Non, elle n’aimait vraiment pas Rurick. Mais sa mort avait laissé un vide. Un vide que les maisons nobles d’Ascalon, ou ce qui en restait, étaient bien décidés à remplir, à leur manière.


« Il a vécu comme un héros. Oraisonna Emma. Il est mort comme un con ! »


Elle remonta les couvertures.

Les ressortissants des maisons nobles d’Ascalon étaient aussi utiles aux réfugiés qu’une colonie de termites dans un canot de sauvetage… Si cet idiot de Rurick n’était pas mort aussi bêtement, les négociations avec les autorités Krytienne auraient eu une autre tournure…


« Ou pas… »


Après tout, Rurick était le fils d’Alberden, roi d’Ascalon. Qui aurait préféré s’étouffer de rage, plutôt que d’accepter l’aide de la Kryte, l’ennemi historique…

Oui, peut-être que Rurick aurait fait empirer les choses…


Emma repoussa les couvertures, et s’assit sur sa couchette. C’était sans espoir. Le sommeil ne venait pas… Alors, autant essayer de se rendre utile.


Elle se leva, et enfila sa cotte, puis sa brigandine. Elle se saisit de sa ceinture, enroulée autour de ses armes, quand elle prit conscience d’un brouhaha étouffé provenant du dehors de la tente…

Visiblement, deux personnes étaient en train de discuter fermement, tout en essayant de ne pas faire trop de bruit… Emma passa la tête par l’ouverture de la tente.


La sentinelle, une grande blonde qui était postée devant la tente, essayait d’argumenter avec un soldat massif qu’Emma ne distinguait pas. Le ton montait…


– C’est pas bientôt fini, oui ? Il y en a qui dorment, ici !


Les deux soldats se tournèrent vers leur chef. Emma reconnut le gros Thom et Farah, la sentinelle.


Ces deux-là ne pouvaient pas se saquer et passaient le plus clair de leur temps à se chicaner et se disputer. Emma se dit qu’il serait plus simple pour tout le monde que ces deux-là couchent ensemble, une bonne fois pour toutes…


– Alors ? C’est quoi tout ce foin ?


Thom s’avança, l’air penaud.

– Désolé, patron, mais il y a du nouveau…


Emma sortit de la tente, et referma la toile derrière elle. Le quotient intellectuel de Thom n’était pas bien terrible, mais là, il battait des records…


– Il va falloir être plus spécifique que ça, mon vieux…

– Vous savez, Figo, l’officier de la garde du lion, celui avec la barbe…

– Si tu es venu me réveiller pour me dire qu’il s’est rasé, je te pète la gueule ! Sois moins spécifique… En fait, va directement aux faits !
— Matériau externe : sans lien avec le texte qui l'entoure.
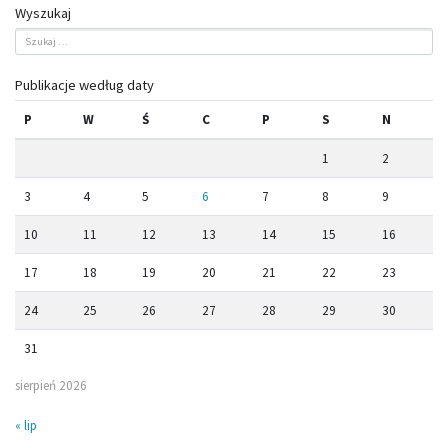
Wyszukaj
Publikacje według daty
P
W
Ś
C
P
S
N
1
2
3
4
5
6
7
8
9
10
11
12
13
14
15
16
17
18
19
20
21
22
23
24
25
26
27
28
29
30
31
sierpień 2026
« lip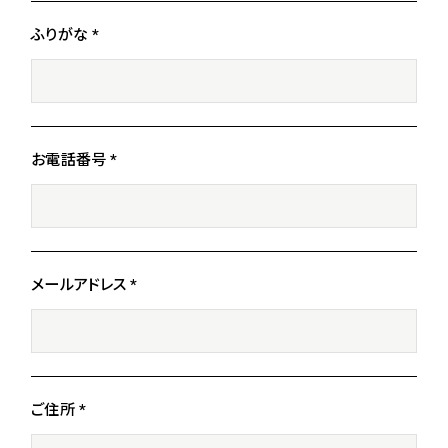
ふりがな *
お電話番号 *
メールアドレス *
ご住所 *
Thom s’agita, dansa d’un pied sur l’autre. Emma crut entendre des grelots s’agiter. Elle espéra qu’il n’allait pas s’évanouir soudainement. Elle s’impatienta :

– Alors ?

– Hé ben, conformément aux ordres duquel que vous nous avez donnés, vous nous avez dit qu’il fallait vous prévenir immédiatement, dans le cas ou si une situation dont au sujet qu’elle sortirait de la routine venait à se produire…

– Et donc ?

– Et bien, alors, l’officier Figo vient de nous faire préviendre que les sentinelles dont au sujet duquel il leur avait ordonné de monter la garde à la sortie des montagnes, pour au cas ou dans l’éventualité que d’autres Ascaloniens en sortiraient… (Thom prit sa respiration). Les sentinelles susnommées viennent de lui faire parvenir un message pour lui faire dire que des réfugiés en question viennent de franchir le passage et de se diriger vers l’arche…


– Tu veux dire… Que des réfugiés Ascaloniens… D’autres réfugiés viennent d’arriver en Kryte ?

– Euh, oui, c’est correct, L’officier Figo vient de nous envoyer un coursier à cheval, mais là, il est reparti.

– Il a dit autre chose ?

– Les réfugiés seront escortés vers la colonie. Ils arriveront d’ici quelques heures, et il y a une gamine à leur tête !

– Une gamine ?

– Oui, enfin, une fille, quoi…

– Ah ! Très bien, Thom, tu peux… retourner à ton poste… Puis elle se tourna vers Farah et ordonna : allez me chercher les Officiers, principalement le Capitaine Vent-Gris. Il est chargé de l’approvisionnement. Accueillons nos compatriotes du mieux possible ! On va avoir besoin d’un surplus de nourriture !


« Même si je me demande bien où on va le trouver ».